Biological Mechanism and Pathogenicity
Lp(a) is an LDL-like particle characterized by the presence of a unique protein, apolipoprotein(a), which is covalently linked to the ApoB-100 molecule. This specialized structure makes Lp(a) a “triple threat” for cardiovascular disease through three distinct mechanisms:
- Pro-atherogenic: Like LDL, Lp(a) enters the arterial wall and contributes to the formation of atherosclerotic plaques (Boffah 2022, Rosenson 2021).
- Pro-inflammatory and Pro-oxidative: Lp(a) is the primary carrier of oxidized phospholipids in the blood, which trigger intense vascular inflammation and oxidative stress (Boffah 2022).
- Pro-thrombotic: Apolipoprotein(a) contains “kringle” repeats that are structurally similar to plasminogen. This homology allows Lp(a) to competitively inhibit plasminogen activation, thereby impairing fibrinolysis and promoting blood clot formation (Attalah 2026).

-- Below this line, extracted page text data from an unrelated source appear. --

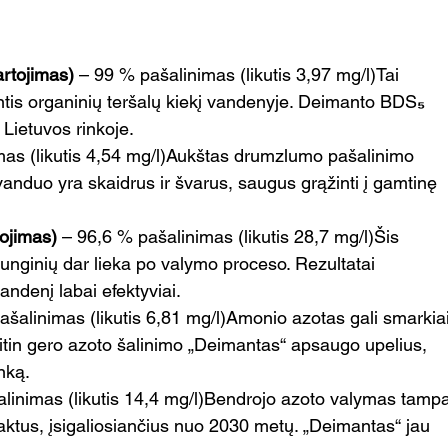
rtojimas)
 – 99 % pašalinimas (likutis 3,97 mg/l)Tai 
ntis organinių teršalų kiekį vandenyje. Deimanto BDS
₅ 
Lietuvos rinkoje. 
mas (likutis 4,54 mg/l)Aukštas drumzlumo pašalinimo 
vanduo yra skaidrus ir švarus, saugus grąžinti į gamtinę 
ojimas)
 – 96,6 % pašalinimas (likutis 28,7 mg/l)Šis 
unginių dar lieka po valymo proceso. Rezultatai 
andenį labai efektyviai.
ašalinimas (likutis 6,81 mg/l)Amonio azotas gali smarkiai
itin gero azoto šalinimo „Deimantas“ apsaugo upelius, 
nką.
alinimas (likutis 14,4 mg/l)Bendrojo azoto valymas tamp
aktus, įsigaliosiančius nuo 2030 metų. „Deimantas“ jau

Due to these properties, Lp(a) particles are estimated to be roughly six times more atherogenic than standard LDL particles (Björnson 2024). Evolutionary biologists hypothesize that elevated Lp(a) may have once provided an advantage by reducing the risk of bleeding after trauma, but in the modern environment of longevity and high-fat diets, it has become a major driver of MI, stroke, and calcific aortic stenosis (Nordestgaard 2016, Tsimikas 2024).
Clinical Utility of Lp(a)
Today, Lp(a) is usually most useful as a risk-enhancer rather than a direct treatment target. Elevated levels can justify more aggressive management of modifiable risk factors such as LDL-C, blood pressure, weight, and lifestyle, especially when paired with a strong family history of premature ASCVD (Koschinsky 2024). In clinical practice, elevated Lp(a) often functions as a tiebreaker in borderline decisions, or as a motivating factor to pursue much more intensive primary prevention. That may mean being quicker to start or intensify statin therapy, add ezetimibe, push harder on lifestyle change, or escalate other prevention strategies, possibly targeting lower ApoB numbers if possible (e.g., 30-40 mg/dL)(expert opinion).

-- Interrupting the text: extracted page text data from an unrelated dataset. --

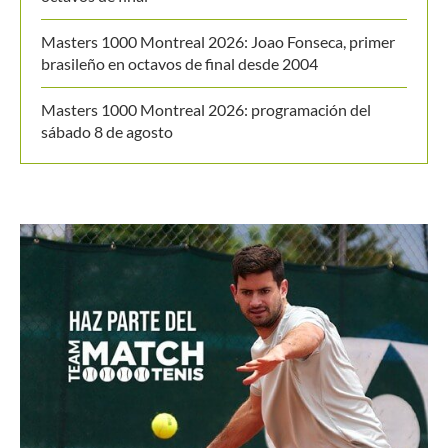
Masters 1000 Montreal 2026: Joao Fonseca, primer
brasileño en octavos de final desde 2004
Masters 1000 Montreal 2026: programación del
sábado 8 de agosto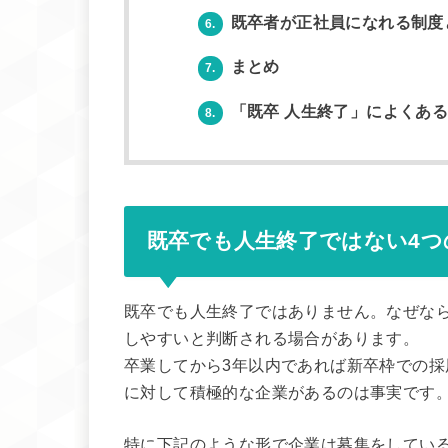
既卒者が正社員になれる制度
6.
まとめ
7.
「既卒 人生終了」によくあ
8.
既卒でも人生終了ではない4つ
既卒でも人生終了ではありません。なぜな
しやすいと判断される場合があります。
卒業してから3年以内であれば新卒枠での
に対して積極的な企業があるのは事実です
特に下記のような形で企業は募集をしてい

While dedicated Lp(a)-lowering therapies are currently in development, clinical management continues to center on the aggressive treatment of modifiable risk components. Dr. Katz expresses caution regarding emerging small-interfering RNA (siRNA) agents, noting a preference to wait for more definitive outcome data (Tomlinson 2025, O’Donoghue 2024, Malick 2023).
For individuals with markedly elevated Lp(a) levels, Dr. Katz suggests that primary prevention aspirin may be introduced into the shared decision-making conversation. He emphasizes that evaluating the patient’s entire risk profile is vital, as these clinical decisions remain inherently nuanced and are approached on a case-by-case basis.
Lp(a) Testing for Everyone
Lp(a) levels are approximately 80% to 90% genetically determined and remain relatively constant throughout a person’s life. Therefore, universal screening—measuring it once in a lifetime—is recommended by many international guidelines (Blumenthal 2026), though it has not yet been fully adopted in the United States. While thresholds vary, levels around 100 to 150 nmol/L (roughly 50 mg/dL) are generally considered concerning, especially in the context of a strong family history of premature ASCVD.